I don't think this is going to be a significant problem when compared to normal seek time problems.
Lets say we have 100 k of data to read. 512 byte blocks would require 200 reads. 4k blocks would require 25 reads.
For rotating discs: If the data is contiguous, we have to hope that all the blocks are on the same track. If they are, then there is 1 (potentially very costly) seek to get to the track with all the blocks on it. The cost of the seek is dependent on the track it's going to, the track it's on, and whether or not the drive is sleeping or spun down. Otherwise we also get to do another very short seek, which is going to add a bit of time to get to the next adjacent track. Worst case scenario all 200 blocks are on different tracks, scattered randomly on the platter, requiring 200 seeks. Ouch ouch ouch.
For SSDs: What is important is the number of cells we have to read. Cells will be 4k in size. All seek times are essentially zero. Best case scenario, all data is contiguous, and the start block is at the start of a cell. Read time boils down to how fast the flash can read 20 cells. Worst case scenario is where the data is 100% fragmented, such that all 200 512 byte blocks reside in a different cell, requiring 200 cell reads. (10fold increase in time required) There will also be overhead in copying out the 512 byte data from each buffer and assembling things, but this time is negligible for this comparison.
While the 20x time increase (order N) looks significant, it's important to compare the probabilities involved, and just how bad things get.
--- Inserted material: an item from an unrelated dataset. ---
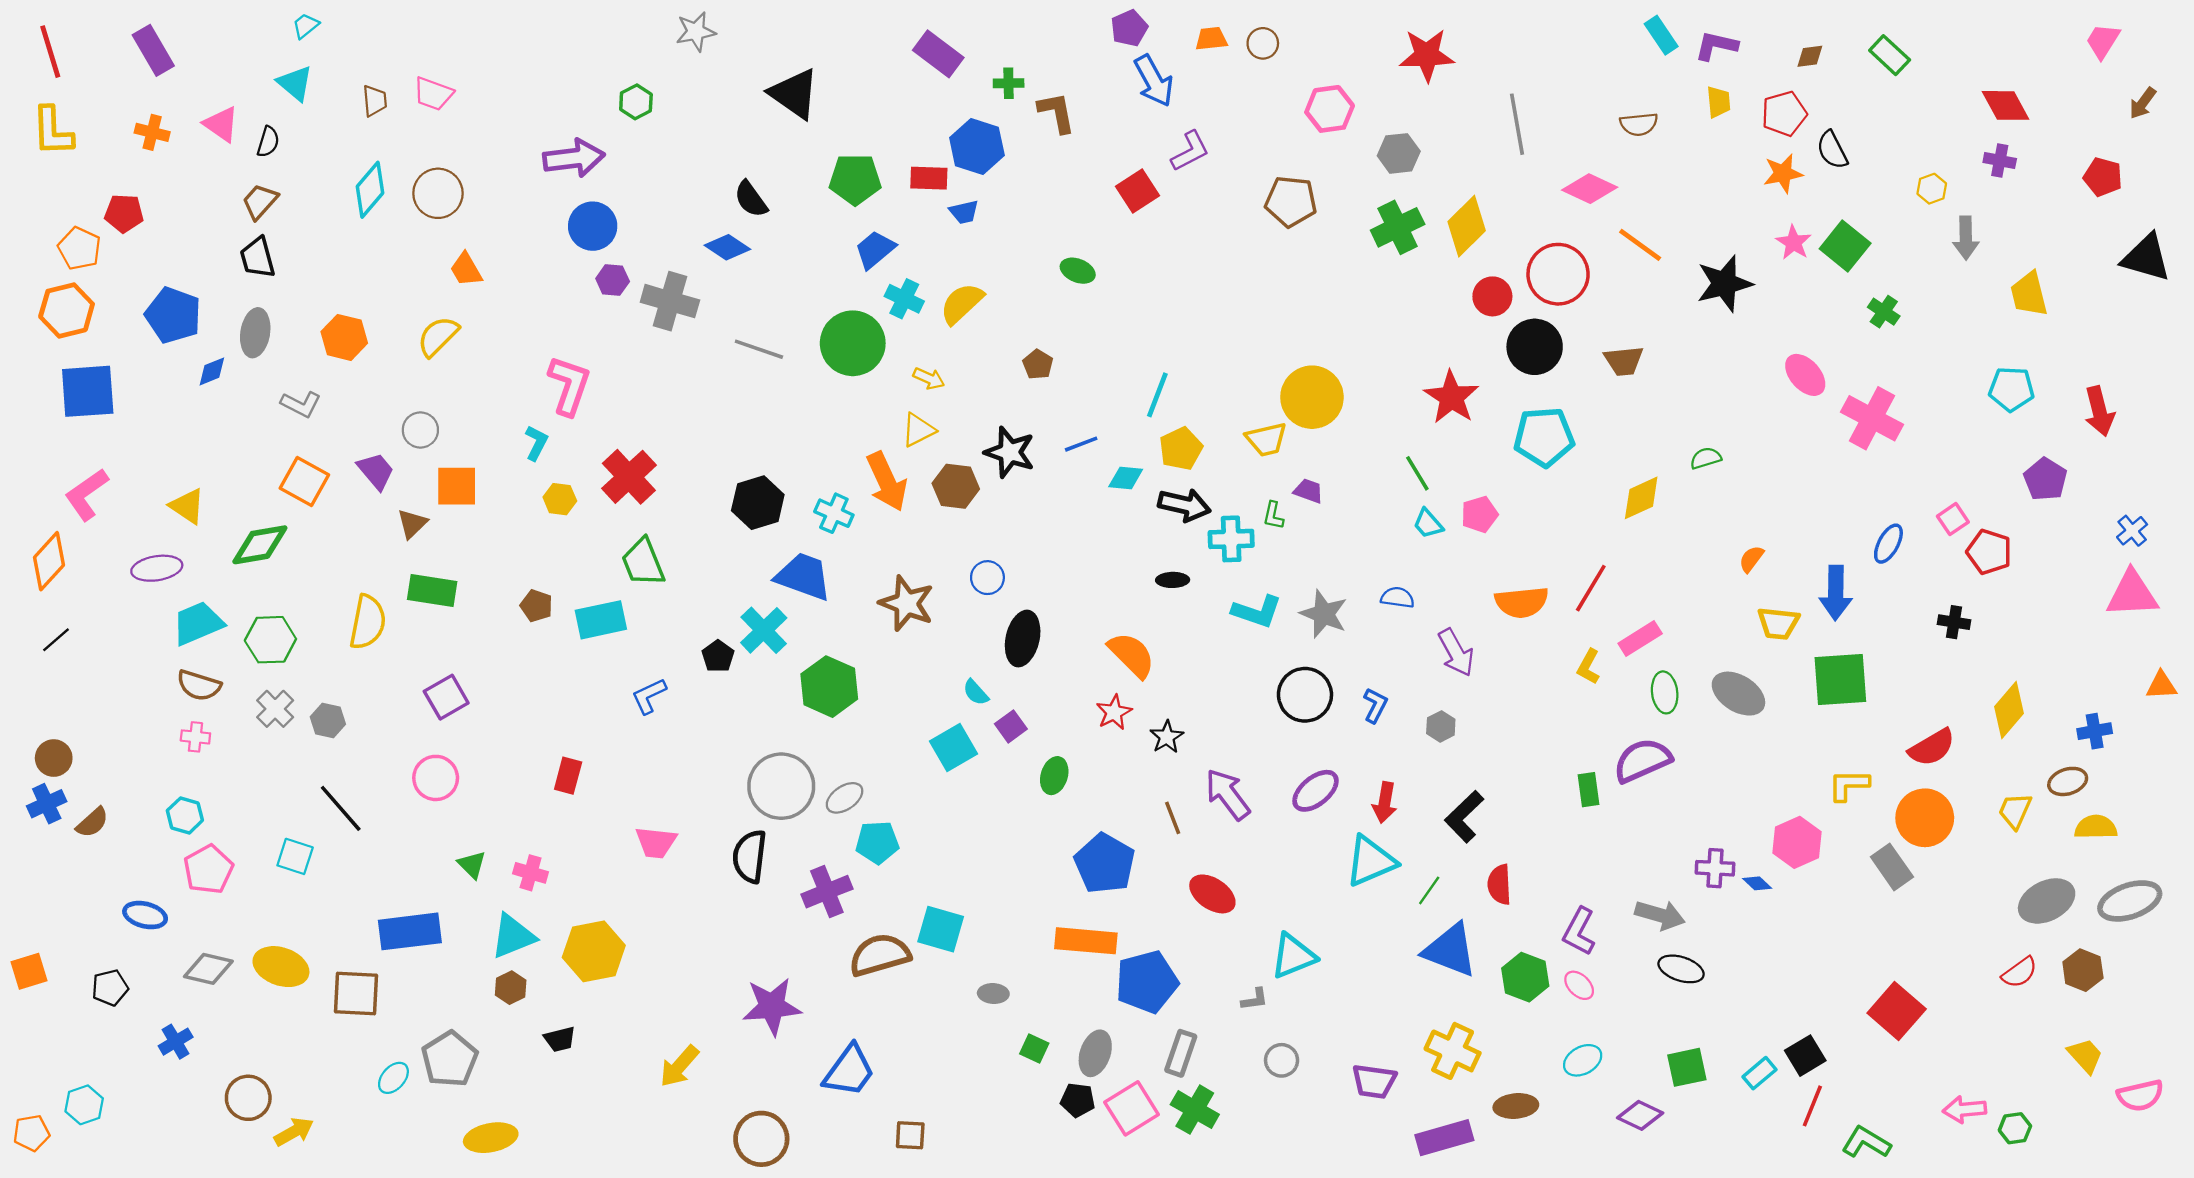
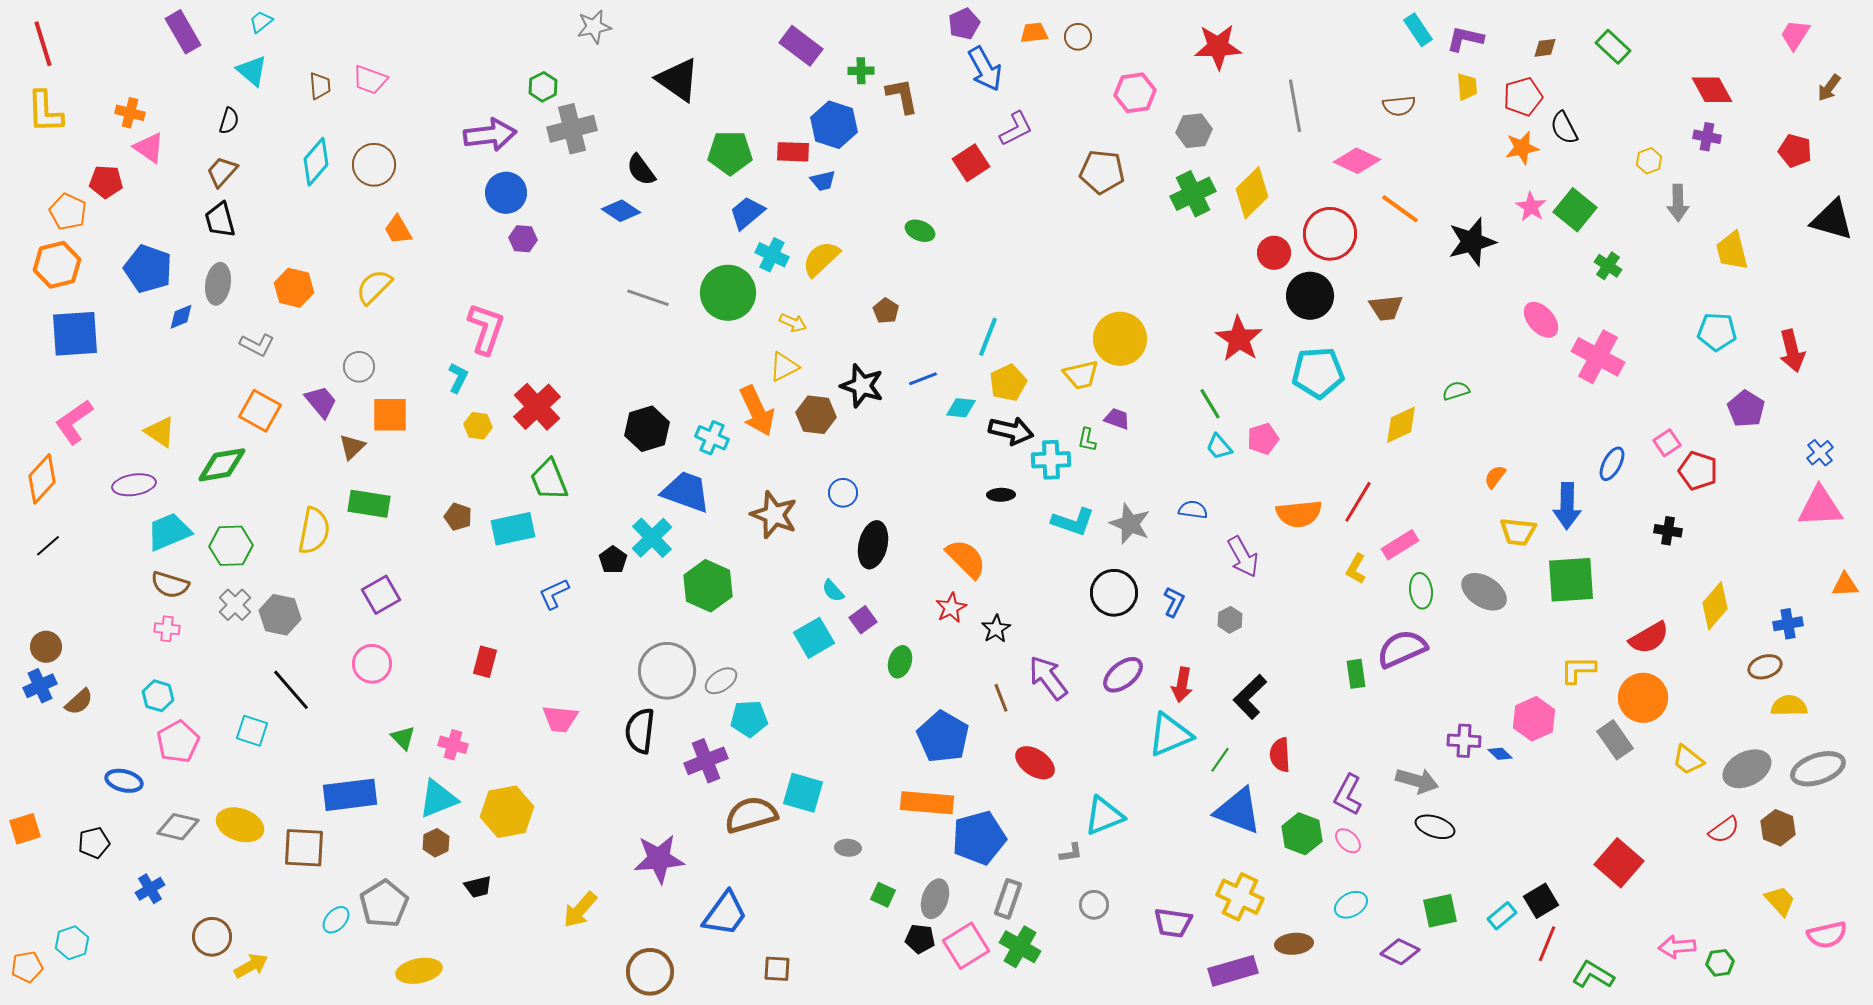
purple rectangle: (153, 50) -> (183, 32), moved
pink triangle: (221, 124) -> (149, 148), moved
gray cross: (670, 301) -> (572, 129), moved, turned -30
gray hexagon: (328, 721) -> (280, 615), size x1.4
yellow trapezoid: (2015, 811) -> (1688, 760), moved, turned -76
The most important difference between how these two drives react is the space between fragments. In the "worse case' for SSD, 100% fragmentation, is highly unlikely. I don't even want to think about what a spinning disc would do if asked to perform a head seek for 100% of the blocks in say, a 1mb file. The read head would probably sing like a tuning fork at the very least. 2000 cell reads compared to 2000 seeks, the SSD will win handily every single time, even if the tracks on the disc are close.
If the spacing between fragments is anything near normal, say 30-100k, then there will be some seeking going on with the disc, and there will be some wasted cell reads with the SDD, but having to do an extra one cell read compared with having to do an extra head seek, again the SSD wins hands down. The advantage of the SSD actually goes down as fragmentation goes down, because most fragments are going to cause a head seek, each of will significantly widen the time gap. Also a spinning disc will read in the blocks much faster than the cells on a SSD.
I realize the OP was more describing the possibility of "not so much bang for the buck as you are expecting" due to fragmentation, and I know the above hits more on comparing the two than what happens to the SSD, but if you consider the effects of fragmentation on a spinning disc, and then weigh how the impact compares with a SSD, it's easy to see that fragmentation that sent you running for the defrag tool yesterday may not even be noticeable with a SSD. So I'd call this a "non-issue".
What I'm waiting for is them to invest the same dev time in read speeds as write speeds. SSDs don't appear to be doing any interleaved reads - they're doing it for the writes because they're so slow. Though at this point I wonder if read speeds are just plain running into a bus speed limit with the SSDs?
I work for the Department of Redundancy Department.
A real SSD has several advantages over using CF cards, but not for the reasons you state.
With a simple plug adapter, CF cards can be connected to an IDE interface, so speeds won't be limited by interface speed. The most recent revision of the CF spec adds support for IDE Ultra DMA 133 (133 MB/s)
A couple of additional points, just because I love nitpicking:
- A USB 2.0 mass storage device has a practical maximum speed of around 25 MB/s, not 40 Mb/s.
- The so-called SATA II interface (that name is actually incorrect and is not sanctioned by the standardization body) has a maximum speed of 300 MB/s, not Mb/s.